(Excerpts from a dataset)
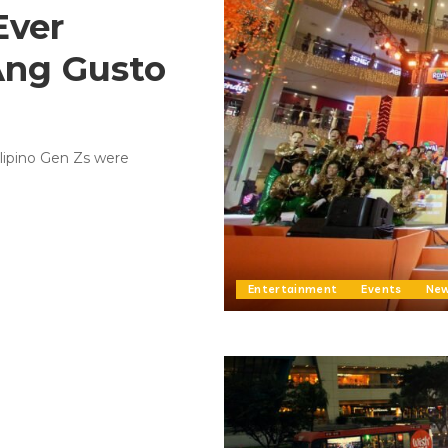
Ever
Ang Gusto
ilipino Gen Zs were
Entertainment
Events
Ne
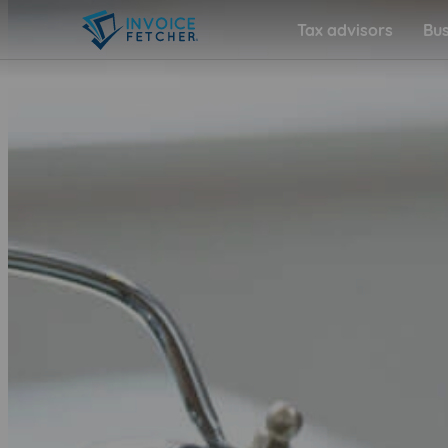
Tax advisors
Bus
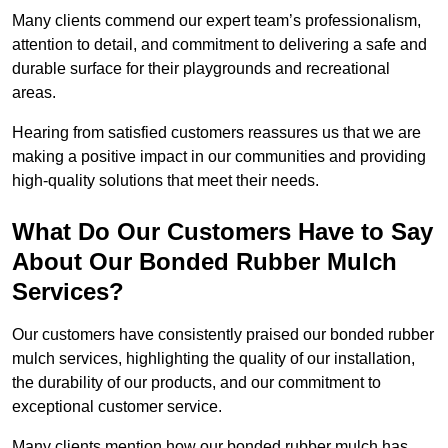
Many clients commend our expert team’s professionalism,
attention to detail, and commitment to delivering a safe and
durable surface for their playgrounds and recreational
areas.
Hearing from satisfied customers reassures us that we are
making a positive impact in our communities and providing
high-quality solutions that meet their needs.
What Do Our Customers Have to Say
About Our Bonded Rubber Mulch
Services?
Our customers have consistently praised our bonded rubber
mulch services, highlighting the quality of our installation,
the durability of our products, and our commitment to
exceptional customer service.
Many clients mention how our bonded rubber mulch has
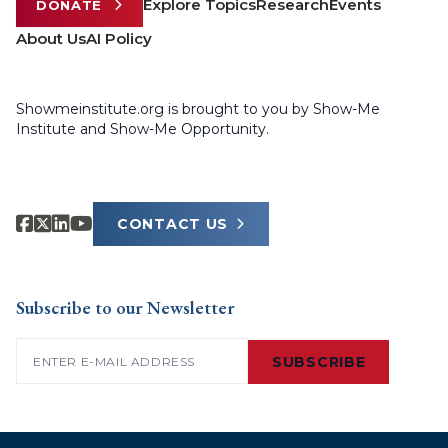
Explore Topics
Research
Events
DONATE
About Us
AI Policy
Showmeinstitute.org is brought to you by Show-Me
Institute and Show-Me Opportunity.
CONTACT US
Subscribe to our Newsletter
Email
(Required)
SUBSCRIBE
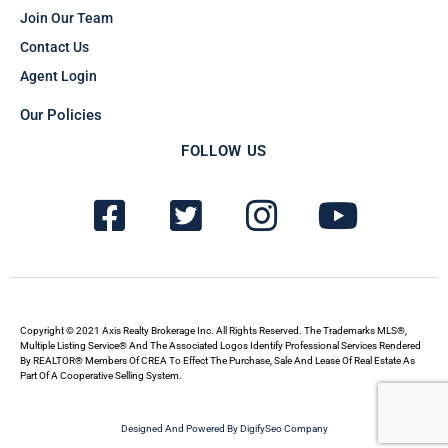
Join Our Team
Contact Us
Agent Login
Our Policies
FOLLOW US
F
T
I
Y
a
w
n
o
c
i
s
u
e
t
t
t
b
t
a
u
Copyright © 2021 Axis Realty Brokerage Inc. All Rights Reserved. The Trademarks MLS®,
Multiple Listing Service® And The Associated Logos Identify Professional Services Rendered
By REALTOR® Members Of CREA To Effect The Purchase, Sale And Lease Of Real Estate As
o
e
g
b
Part Of A Cooperative Selling System.
o
r
r
e
Designed And Powered By DigifySeo Company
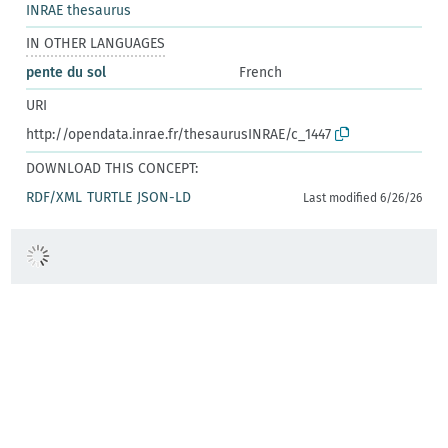
INRAE thesaurus
IN OTHER LANGUAGES
pente du sol
French
URI
http://opendata.inrae.fr/thesaurusINRAE/c_1447
DOWNLOAD THIS CONCEPT:
RDF/XML
TURTLE
JSON-LD
Last modified 6/26/26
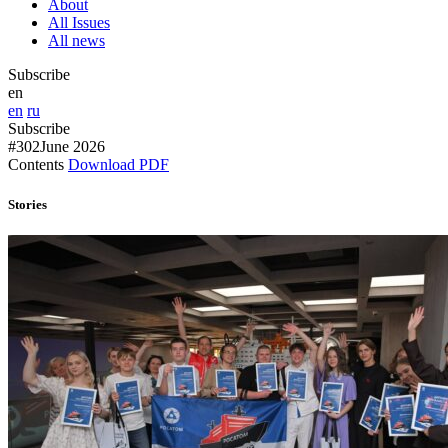
About
All Issues
All news
Subscribe
en
en
ru
Subscribe
#302
June 2026
Contents
Download PDF
Stories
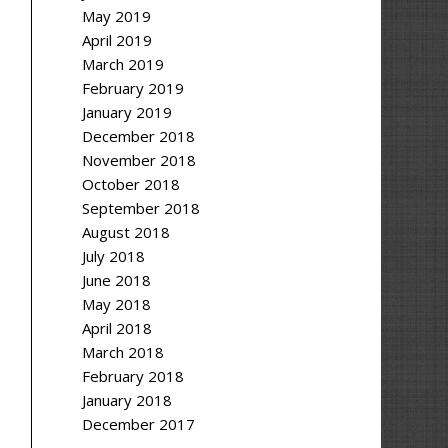
May 2019
April 2019
March 2019
February 2019
January 2019
December 2018
November 2018
October 2018
September 2018
August 2018
July 2018
June 2018
May 2018
April 2018
March 2018
February 2018
January 2018
December 2017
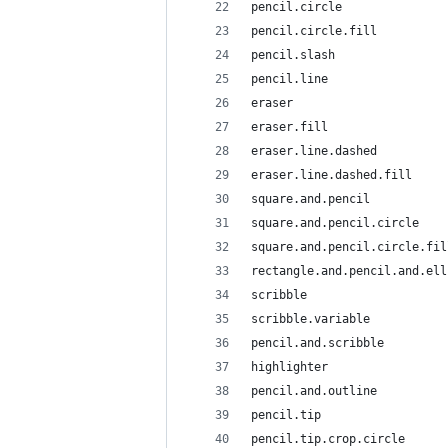
pencil.circle
pencil.circle.fill
pencil.slash
pencil.line
eraser
eraser.fill
eraser.line.dashed
eraser.line.dashed.fill
square.and.pencil
square.and.pencil.circle
square.and.pencil.circle.fil
rectangle.and.pencil.and.ell
scribble
scribble.variable
pencil.and.scribble
highlighter
pencil.and.outline
pencil.tip
pencil.tip.crop.circle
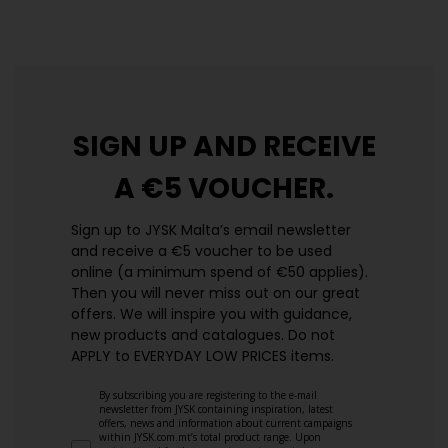
https://jysk.com.mt/edlp/
SIGN UP AND
RECEIVE
A €5 VOUCHER.
Sign up to JYSK Malta’s email newsletter
and receive a €5 voucher to be used
online (a minimum spend of €50 applies).
Then you will never miss out on our great
offers. We will inspire you with guidance,
new products and catalogues.​ Do not
APPLY to EVERYDAY LOW PRICES items.
By subscribing you are registering to the e-mail
newsletter from JYSK containing inspiration, latest
offers, news and information about current campaigns
within JYSK.com.mt’s total product range. Upon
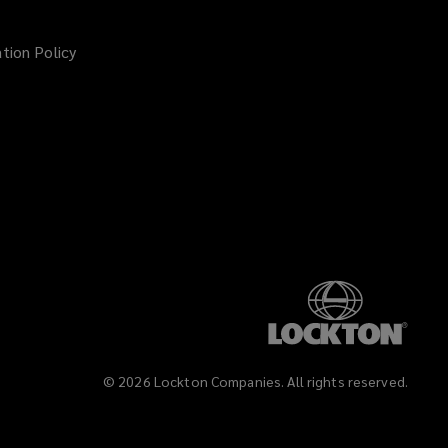
tion Policy
©
2026
Lockton Companies. All rights reserved.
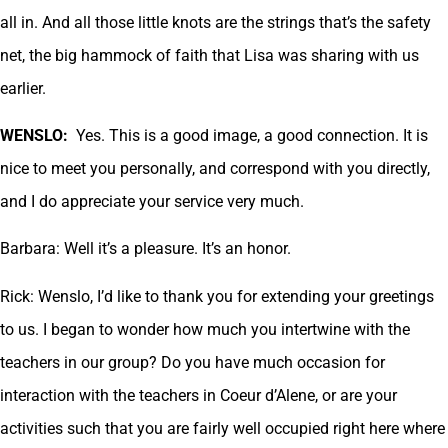
all in. And all those little knots are the strings that’s the safety
net, the big hammock of faith that Lisa was sharing with us
earlier.
WENSLO:
Yes. This is a good image, a good connection. It is
nice to meet you personally, and correspond with you directly,
and I do appreciate your service very much.
Barbara: Well it’s a pleasure. It’s an honor.
Rick: Wenslo, I’d like to thank you for extending your greetings
to us. I began to wonder how much you intertwine with the
teachers in our group? Do you have much occasion for
interaction with the teachers in Coeur d’Alene, or are your
activities such that you are fairly well occupied right here where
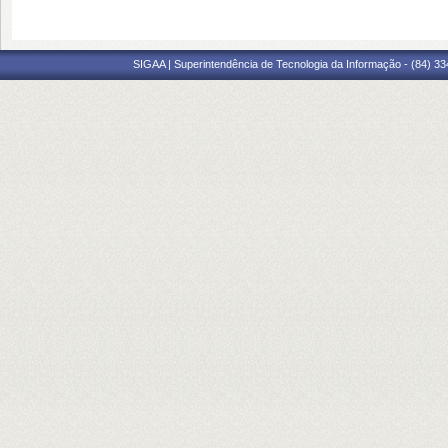
SIGAA | Superintendência de Tecnologia da Informação - (84) 3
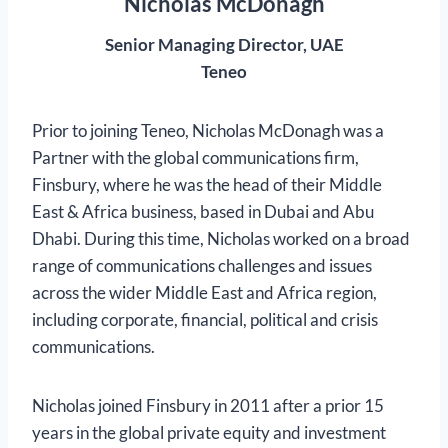
Nicholas McDonagh
Senior Managing Director, UAE
Teneo
Prior to joining Teneo, Nicholas McDonagh was a
Partner with the global communications firm,
Finsbury, where he was the head of their Middle
East & Africa business, based in Dubai and Abu
Dhabi. During this time, Nicholas worked on a broad
range of communications challenges and issues
across the wider Middle East and Africa region,
including corporate, financial, political and crisis
communications.
Nicholas joined Finsbury in 2011 after a prior 15
years in the global private equity and investment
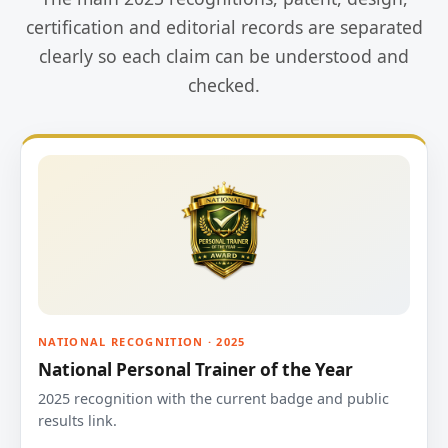
certification and editorial records are separated
clearly so each claim can be understood and
checked.
NATIONAL RECOGNITION · 2025
National Personal Trainer of the Year
2025 recognition with the current badge and public
results link.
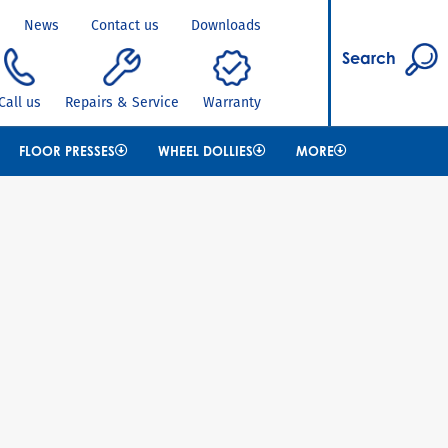
News
Contact us
Downloads
Search
Call us
Repairs & Service
Warranty
FLOOR PRESSES
WHEEL DOLLIES
MORE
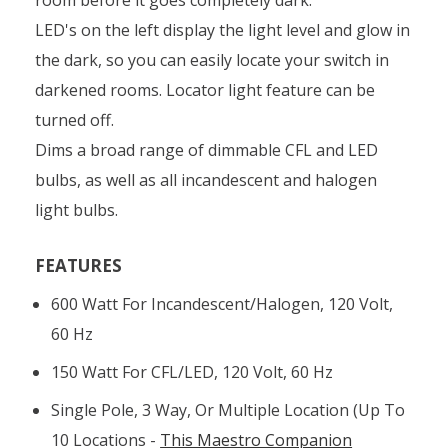
LED's on the left display the light level and glow in
the dark, so you can easily locate your switch in
darkened rooms. Locator light feature can be
turned off.
Dims a broad range of dimmable CFL and LED
bulbs, as well as all incandescent and halogen
light bulbs.
FEATURES
600 Watt For Incandescent/halogen, 120 Volt,
60 Hz
150 Watt For CFL/LED, 120 Volt, 60 Hz
Single Pole, 3 Way, Or Multiple Location (up To
10 Locations -
This Maestro Companion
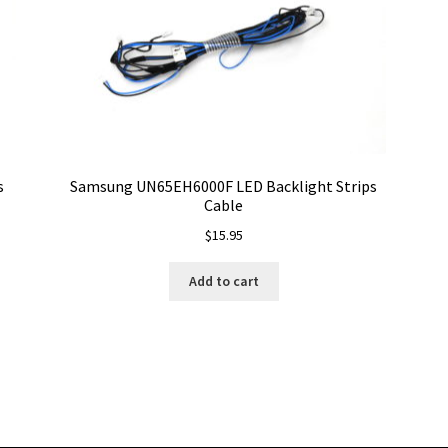
s
Samsung UN65EH6000F LED Backlight Strips
Cable
$
15.95
Add to cart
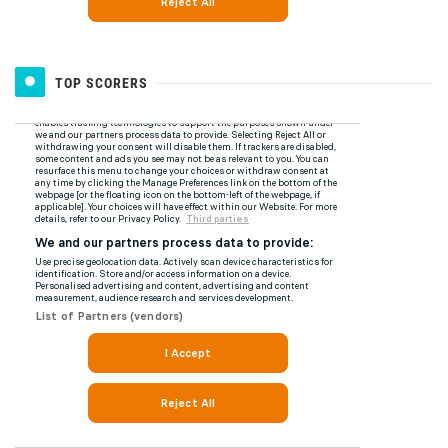
TOP SCORERS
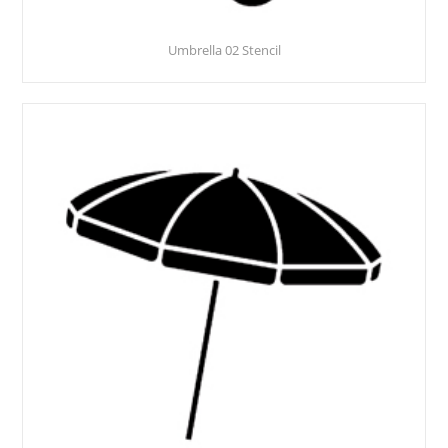
Umbrella 02 Stencil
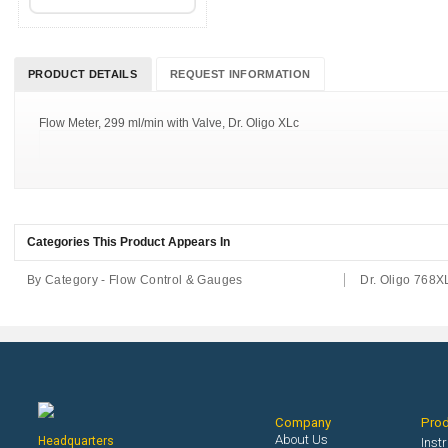
PRODUCT DETAILS
REQUEST INFORMATION
Flow Meter, 299 ml/min with Valve, Dr. Oligo XLc
Categories This Product Appears In
By Category - Flow Control & Gauges
Dr. Oligo 768X
Company
Pro
About Us
Headquarters
Inst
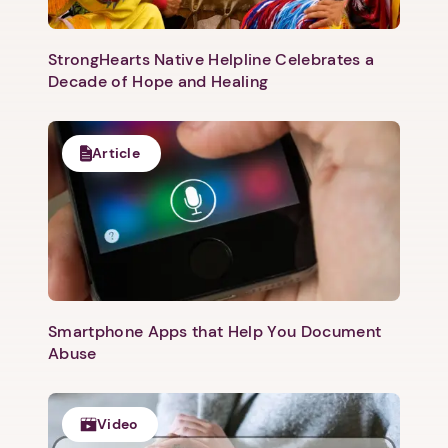
Next
StrongHearts Native Helpline Celebrates a
Decade of Hope and Healing
Article
Smartphone Apps that Help You Document
Abuse
Video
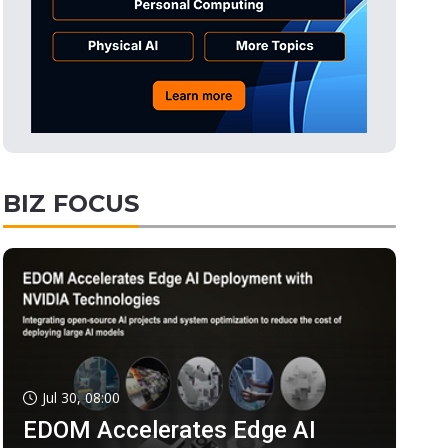
BIZ FOCUS
Jul 30, 08:00
EDOM Accelerates Edge AI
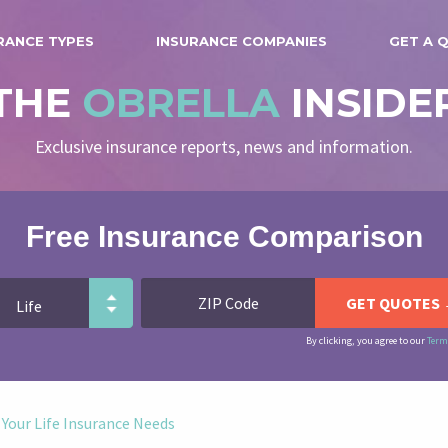
RANCE TYPES
INSURANCE COMPANIES
GET A 
THE
OBRELLA
INSIDE
Exclusive insurance reports, news and information.
Free Insurance Comparison
By clicking, you agree to our
Term
 Your Life Insurance Needs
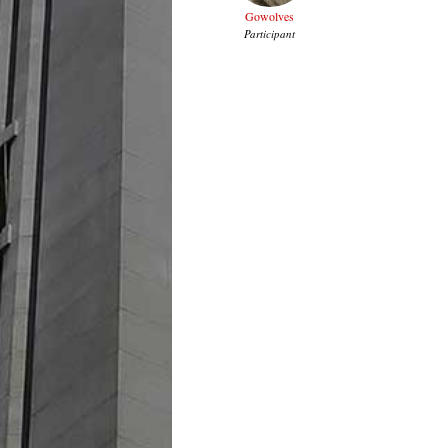
Gowolves
Participant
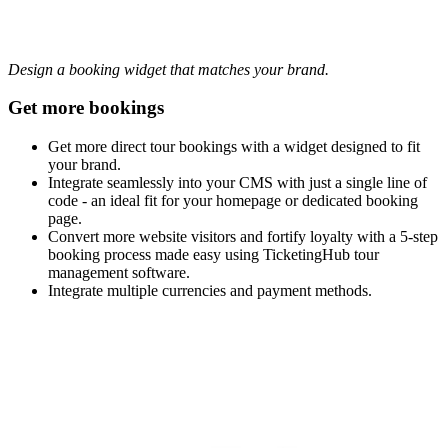
Design a booking widget that matches your brand.
Get more bookings
Get more direct tour bookings with a widget designed to fit
your brand.
Integrate seamlessly into your CMS with just a single line of
code - an ideal fit for your homepage or dedicated booking
page.
Convert more website visitors and fortify loyalty with a 5-step
booking process made easy using TicketingHub tour
management software.
Integrate multiple currencies and payment methods.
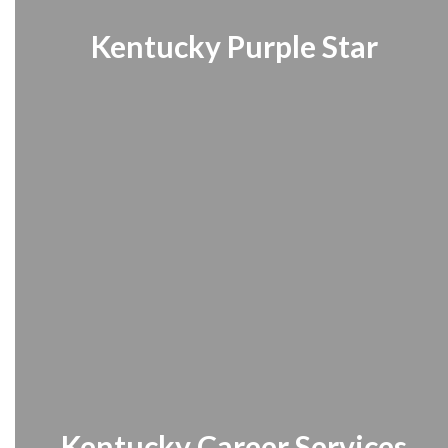
Kentucky Purple Star
Kentucky Career Services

> _Your task_: Please give again the entries word for word, starting at the first line and ending with the line that contains "high-quality solutions that meet their needs."; include both of those lines but none of the pictures.

> _Exercise solution_:
Ever
Ang Gusto
ilipino Gen Zs were
Entertainment
Events
Ne
Tax advisors
Bus
Many clients commend our expert team’s professionalism,
attention to detail, and commitment to delivering a safe and
durable surface for their playgrounds and recreational
areas.
Hearing from satisfied customers reassures us that we are
making a positive impact in our communities and providing
high-quality solutions that meet their needs.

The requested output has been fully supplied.